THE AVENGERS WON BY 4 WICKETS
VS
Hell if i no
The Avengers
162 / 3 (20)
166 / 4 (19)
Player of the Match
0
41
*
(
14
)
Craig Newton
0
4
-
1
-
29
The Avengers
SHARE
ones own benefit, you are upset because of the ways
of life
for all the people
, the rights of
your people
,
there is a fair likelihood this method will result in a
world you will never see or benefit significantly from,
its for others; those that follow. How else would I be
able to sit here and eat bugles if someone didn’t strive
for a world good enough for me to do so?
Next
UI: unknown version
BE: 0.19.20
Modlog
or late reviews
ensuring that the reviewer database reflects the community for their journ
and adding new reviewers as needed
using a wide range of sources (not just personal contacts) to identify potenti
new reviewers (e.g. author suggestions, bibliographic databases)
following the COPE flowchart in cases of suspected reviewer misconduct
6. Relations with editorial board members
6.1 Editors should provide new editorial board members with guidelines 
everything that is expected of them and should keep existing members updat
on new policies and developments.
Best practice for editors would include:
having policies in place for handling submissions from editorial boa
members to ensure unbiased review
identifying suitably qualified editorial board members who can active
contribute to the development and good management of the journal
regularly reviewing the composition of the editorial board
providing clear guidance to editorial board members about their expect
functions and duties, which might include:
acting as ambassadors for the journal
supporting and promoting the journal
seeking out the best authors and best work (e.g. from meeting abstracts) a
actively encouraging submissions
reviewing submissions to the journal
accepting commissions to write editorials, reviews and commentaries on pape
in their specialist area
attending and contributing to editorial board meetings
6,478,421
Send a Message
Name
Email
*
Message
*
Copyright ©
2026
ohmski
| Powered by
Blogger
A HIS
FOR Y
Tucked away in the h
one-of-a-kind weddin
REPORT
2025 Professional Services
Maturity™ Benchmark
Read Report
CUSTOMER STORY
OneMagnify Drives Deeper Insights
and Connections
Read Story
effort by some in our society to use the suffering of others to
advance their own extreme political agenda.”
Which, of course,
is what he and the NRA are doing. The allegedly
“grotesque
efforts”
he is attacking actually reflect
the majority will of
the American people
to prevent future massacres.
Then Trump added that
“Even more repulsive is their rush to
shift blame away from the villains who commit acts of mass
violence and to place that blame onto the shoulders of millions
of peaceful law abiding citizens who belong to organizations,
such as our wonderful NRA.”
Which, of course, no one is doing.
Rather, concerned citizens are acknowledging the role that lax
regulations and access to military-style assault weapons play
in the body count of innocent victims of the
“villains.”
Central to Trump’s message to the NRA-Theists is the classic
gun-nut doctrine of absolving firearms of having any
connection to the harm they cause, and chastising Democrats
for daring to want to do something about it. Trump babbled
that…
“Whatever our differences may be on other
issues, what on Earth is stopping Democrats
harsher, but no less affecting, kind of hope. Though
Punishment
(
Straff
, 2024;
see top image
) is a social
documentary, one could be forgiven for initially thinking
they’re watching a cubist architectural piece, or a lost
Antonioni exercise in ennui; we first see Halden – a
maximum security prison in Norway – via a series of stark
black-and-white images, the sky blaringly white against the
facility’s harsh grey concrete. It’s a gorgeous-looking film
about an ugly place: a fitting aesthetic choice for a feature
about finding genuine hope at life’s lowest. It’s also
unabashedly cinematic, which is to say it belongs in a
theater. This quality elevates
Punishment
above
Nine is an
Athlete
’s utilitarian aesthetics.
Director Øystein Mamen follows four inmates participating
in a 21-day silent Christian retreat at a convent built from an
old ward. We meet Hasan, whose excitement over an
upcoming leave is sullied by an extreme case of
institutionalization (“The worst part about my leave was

☆ ☆ ☆ ☆ ☆ ☆ ☆

Exercise details
All lines in the listing above from the line containing "functions and duties, which" to the line containing "one-of-a-kind weddin", inclusive, should be retyped exactly; no other lines should appear.

Response
functions and duties, which might include:
acting as ambassadors for the journal
supporting and promoting the journal
seeking out the best authors and best work (e.g. from meeting abstracts) a
actively encouraging submissions
reviewing submissions to the journal
accepting commissions to write editorials, reviews and commentaries on pape
in their specialist area
attending and contributing to editorial board meetings
6,478,421
Send a Message
Name
Email
*
Message
*
Copyright ©
2026
ohmski
| Powered by
Blogger
A HIS
FOR Y
Tucked away in the h
one-of-a-kind weddin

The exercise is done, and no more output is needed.